Лев-Зайченко смотрит теперь на Семенова растерянно, все еще пытаясь улыбнуться, но улыбка эта получается у него теперь странной: то ли еще подобострастной, то ли уже осуждающей, то ли извиняющейся…

— Ведь я все врал в этой биографии, — радуясь тому, что говорит, продолжает Семенов. — Все! И что мобилизован был в угольную промышленность, и фамилию матери врал. И что «потомственный шахтер» — тоже врал… справку такую достал…

В этот момент из рентгеновского кабинета вышла и удалилась какая-то женщина-пациент, а из-за приоткрытой двери выглянула сестра:

— Заходите! Оба заходите!

Лев-Зайченко и Семенов встали — Семенов зло, с колотящимся сердцем, с болью в груди, а Лев-Зайченко как-то подчеркнуто вежливо пропустил Семенова вперед.

В рентгеновском кабинете, за завешенной изнутри тяжелыми портьерами дверью, было темно. Только где-то в уголочке светилась маленькая лампочка над столом врача, склонившегося над историями болезней.

— Раздевайтесь! — сказала откуда-то из преисподней сестра. — Кто первый, готов, проходите к аппарату.

«Действительно преисподняя, — подумал Семенов, оглядываясь в густой темноте, с трудом угадывая расплывчатые силуэты рентгенологических аппаратов, казавшихся ему фантастическими. — Словно мы с этим Львом-Зайченко на том свете, раздеваемся перед Богом, и вся наша земная жизнь уже позади».

— Так что вот, — раздеваясь и успокаиваясь, сказал Семенов. — А вы говорите — следим… Не уследили вы меня…

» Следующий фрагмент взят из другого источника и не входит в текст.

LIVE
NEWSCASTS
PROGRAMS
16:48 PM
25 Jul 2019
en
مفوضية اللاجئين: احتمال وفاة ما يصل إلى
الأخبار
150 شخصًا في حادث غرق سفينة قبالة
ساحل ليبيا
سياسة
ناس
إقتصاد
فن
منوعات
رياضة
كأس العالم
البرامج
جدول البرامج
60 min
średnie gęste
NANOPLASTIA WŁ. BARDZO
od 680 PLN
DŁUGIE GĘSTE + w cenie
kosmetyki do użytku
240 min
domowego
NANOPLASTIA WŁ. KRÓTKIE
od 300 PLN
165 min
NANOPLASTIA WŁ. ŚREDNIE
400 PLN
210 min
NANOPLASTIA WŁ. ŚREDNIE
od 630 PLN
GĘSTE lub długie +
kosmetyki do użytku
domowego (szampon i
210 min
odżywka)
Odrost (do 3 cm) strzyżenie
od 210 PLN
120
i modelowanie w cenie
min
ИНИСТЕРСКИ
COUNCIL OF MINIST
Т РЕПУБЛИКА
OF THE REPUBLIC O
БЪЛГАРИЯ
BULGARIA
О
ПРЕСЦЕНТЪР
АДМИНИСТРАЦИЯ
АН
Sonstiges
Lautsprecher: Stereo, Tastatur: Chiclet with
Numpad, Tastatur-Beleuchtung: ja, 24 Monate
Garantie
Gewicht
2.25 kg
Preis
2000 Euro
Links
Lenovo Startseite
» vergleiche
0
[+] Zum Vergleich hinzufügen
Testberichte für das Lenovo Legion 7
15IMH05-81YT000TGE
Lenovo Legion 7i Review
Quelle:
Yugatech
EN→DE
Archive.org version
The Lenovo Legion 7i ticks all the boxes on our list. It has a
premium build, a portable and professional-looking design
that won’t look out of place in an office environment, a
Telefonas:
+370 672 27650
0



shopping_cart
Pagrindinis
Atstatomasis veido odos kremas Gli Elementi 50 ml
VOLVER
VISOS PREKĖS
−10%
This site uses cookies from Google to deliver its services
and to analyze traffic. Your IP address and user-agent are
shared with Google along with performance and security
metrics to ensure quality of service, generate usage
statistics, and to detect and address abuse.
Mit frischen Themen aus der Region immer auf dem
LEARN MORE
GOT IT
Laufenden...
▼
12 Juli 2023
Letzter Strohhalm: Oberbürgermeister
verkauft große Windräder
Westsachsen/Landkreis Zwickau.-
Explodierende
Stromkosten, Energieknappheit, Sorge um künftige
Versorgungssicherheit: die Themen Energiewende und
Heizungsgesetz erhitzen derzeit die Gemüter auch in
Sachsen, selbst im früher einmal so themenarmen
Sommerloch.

— Ну, что же, — серьезно и примирительно прозвучал из-под стаскиваемой через голову рубашки тихий голос Льва-Зайченко. — Вся эта ваша ложь была во спасение, я не осуждаю… во спасение была эта ложь…

— Да что вы там?! Не слышите, что ли? — крикнул из освещенного уголочка вселенной Господь Бог женским голосом. — Сколько вам лет, Семенов?

— Пятьдесят пять, — громко ответил Семенов.

— А вам? Львов… Львов-Зайченко, кажется?

— Да… семь… семьдесят…

Семенов злорадно отметил про себя эту цифру. В то же время ему жалко стало старика. И как хорошо он это сказал: «во спасение»…

«Не ожидал я от него», — подумал Семенов.

— Кто готов — проходите! — приказал Бог.

И Семенов первый пошел на оранжевый огонек…

98

— Вот так! — подытожил свои мысли Семенов. — А теперь пойду семгу ловить… на время картины отложим…

Ему вдруг весело стало: от живописи ли, от воспоминаний ли о Льве-Зайченко. Он еще раз взглянул на пейзаж, лежавший в углу на этюднике, — здесь он хорошо смотрелся, правда, детали таяли в зеленоватом сумраке…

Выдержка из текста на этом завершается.